Thank you Tiffany:loser:


----------



## Jopet (Aug 10, 2009)

dude, is the speedometer working? if it is, its not the speed sensor. search the threads you'll find out more


----------



## PTXer (Aug 31, 2006)

Even if the speedometer isn't working it may not be the speed sensor. There are instances of bad connections in the instrument cluster that cause intermittent speedo failure and throwing the VSS code. My 97 has been doing this for years. Some say tightening screws on the back of the cluster helps, but never tried it. Like Jopet says, do a search, you'll find more.


----------



## Jopet (Aug 10, 2009)

iheartmy98markviii,

here is the link to the solution, if its not the speed sensor:

http://www.nissanforums.com/b14-95-9...r-problem.html


----------



## iheartmy98markviii (Aug 1, 2010)

hey it says the link can't be found.
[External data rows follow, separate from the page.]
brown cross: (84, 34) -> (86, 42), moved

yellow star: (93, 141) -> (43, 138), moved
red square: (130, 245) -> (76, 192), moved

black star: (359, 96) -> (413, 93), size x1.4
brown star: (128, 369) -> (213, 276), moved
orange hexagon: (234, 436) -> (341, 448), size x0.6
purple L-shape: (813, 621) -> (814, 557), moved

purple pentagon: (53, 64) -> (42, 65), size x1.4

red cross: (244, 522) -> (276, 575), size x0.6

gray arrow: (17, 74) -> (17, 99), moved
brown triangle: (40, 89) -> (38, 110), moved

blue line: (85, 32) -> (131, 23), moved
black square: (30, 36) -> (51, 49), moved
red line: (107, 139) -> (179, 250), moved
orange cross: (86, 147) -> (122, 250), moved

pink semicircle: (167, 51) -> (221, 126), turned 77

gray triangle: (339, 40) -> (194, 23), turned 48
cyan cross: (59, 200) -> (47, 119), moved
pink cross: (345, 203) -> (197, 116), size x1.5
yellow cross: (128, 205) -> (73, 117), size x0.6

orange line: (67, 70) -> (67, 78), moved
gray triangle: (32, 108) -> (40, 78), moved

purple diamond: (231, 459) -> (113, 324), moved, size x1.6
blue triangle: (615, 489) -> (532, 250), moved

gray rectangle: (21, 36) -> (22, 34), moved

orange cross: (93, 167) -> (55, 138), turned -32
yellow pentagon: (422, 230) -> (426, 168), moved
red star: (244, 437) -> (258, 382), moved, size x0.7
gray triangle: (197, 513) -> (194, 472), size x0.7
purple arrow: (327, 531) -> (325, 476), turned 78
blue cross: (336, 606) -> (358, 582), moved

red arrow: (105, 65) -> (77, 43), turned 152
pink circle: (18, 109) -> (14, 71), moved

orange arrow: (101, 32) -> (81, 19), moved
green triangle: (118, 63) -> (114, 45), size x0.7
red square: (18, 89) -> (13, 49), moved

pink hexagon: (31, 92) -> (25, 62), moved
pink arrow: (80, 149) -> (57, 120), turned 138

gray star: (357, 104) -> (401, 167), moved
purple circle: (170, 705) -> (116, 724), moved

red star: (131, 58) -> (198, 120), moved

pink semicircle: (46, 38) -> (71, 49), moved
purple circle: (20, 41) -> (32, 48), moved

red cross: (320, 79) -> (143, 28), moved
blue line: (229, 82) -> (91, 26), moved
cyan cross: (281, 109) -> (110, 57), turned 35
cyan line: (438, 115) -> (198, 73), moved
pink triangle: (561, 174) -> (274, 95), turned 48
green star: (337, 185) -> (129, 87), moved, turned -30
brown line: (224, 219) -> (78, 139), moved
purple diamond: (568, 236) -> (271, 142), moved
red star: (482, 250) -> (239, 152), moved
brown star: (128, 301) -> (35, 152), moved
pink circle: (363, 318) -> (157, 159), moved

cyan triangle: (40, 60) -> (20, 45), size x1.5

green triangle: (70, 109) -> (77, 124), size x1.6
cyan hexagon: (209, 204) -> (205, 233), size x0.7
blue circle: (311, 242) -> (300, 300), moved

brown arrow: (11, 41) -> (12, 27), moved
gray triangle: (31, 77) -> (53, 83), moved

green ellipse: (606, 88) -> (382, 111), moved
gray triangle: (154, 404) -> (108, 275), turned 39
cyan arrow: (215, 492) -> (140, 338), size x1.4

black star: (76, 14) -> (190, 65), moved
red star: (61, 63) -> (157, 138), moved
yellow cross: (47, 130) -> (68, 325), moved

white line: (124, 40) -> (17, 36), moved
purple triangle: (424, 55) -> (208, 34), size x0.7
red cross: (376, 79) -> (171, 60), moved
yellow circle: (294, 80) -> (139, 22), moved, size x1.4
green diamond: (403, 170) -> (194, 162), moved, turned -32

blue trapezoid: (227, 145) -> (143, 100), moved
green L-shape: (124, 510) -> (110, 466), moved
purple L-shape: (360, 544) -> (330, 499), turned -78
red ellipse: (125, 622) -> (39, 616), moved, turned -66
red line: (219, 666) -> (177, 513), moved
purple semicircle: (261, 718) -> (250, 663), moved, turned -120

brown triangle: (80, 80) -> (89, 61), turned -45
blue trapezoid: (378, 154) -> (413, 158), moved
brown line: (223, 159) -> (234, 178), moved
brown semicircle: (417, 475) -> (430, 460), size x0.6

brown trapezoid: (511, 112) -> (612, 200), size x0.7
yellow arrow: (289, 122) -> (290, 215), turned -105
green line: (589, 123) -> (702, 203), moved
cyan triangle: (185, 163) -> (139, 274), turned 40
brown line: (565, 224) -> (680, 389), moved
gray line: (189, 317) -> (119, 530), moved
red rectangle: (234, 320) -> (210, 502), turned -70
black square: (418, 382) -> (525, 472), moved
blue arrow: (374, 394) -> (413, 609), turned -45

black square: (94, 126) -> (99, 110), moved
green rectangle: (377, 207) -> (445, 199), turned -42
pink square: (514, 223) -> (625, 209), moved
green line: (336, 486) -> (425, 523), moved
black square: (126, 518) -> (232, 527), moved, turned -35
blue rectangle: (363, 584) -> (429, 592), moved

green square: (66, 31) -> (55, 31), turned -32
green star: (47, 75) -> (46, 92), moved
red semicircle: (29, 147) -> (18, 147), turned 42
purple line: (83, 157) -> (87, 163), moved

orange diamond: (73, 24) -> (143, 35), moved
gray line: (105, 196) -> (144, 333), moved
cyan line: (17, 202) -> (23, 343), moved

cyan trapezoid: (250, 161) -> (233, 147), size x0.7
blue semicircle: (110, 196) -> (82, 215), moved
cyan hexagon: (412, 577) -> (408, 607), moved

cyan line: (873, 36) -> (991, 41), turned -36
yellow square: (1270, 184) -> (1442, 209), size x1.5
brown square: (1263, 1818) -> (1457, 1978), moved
I don't know why. And the speedometer does work just not the rpm portion it revs up as high as it can as soon as you hit the gas. I ordered a new speed sensor probably gonna put it in tomarrow to see if thats the problem. I hope So! And im not a dude im a chick lol


----------



## Jopet (Aug 10, 2009)

Well, that's embarassing Sorry about that. 

Use this instead:
http://www.nissanforums.com/b14-95-...p0500-vehicle-speed-sensor-malfunction-2.html

That's VSS thread discussion as well and the link there to the solution works.
And Im not doing this just because your a chick, ok?  peace!


----------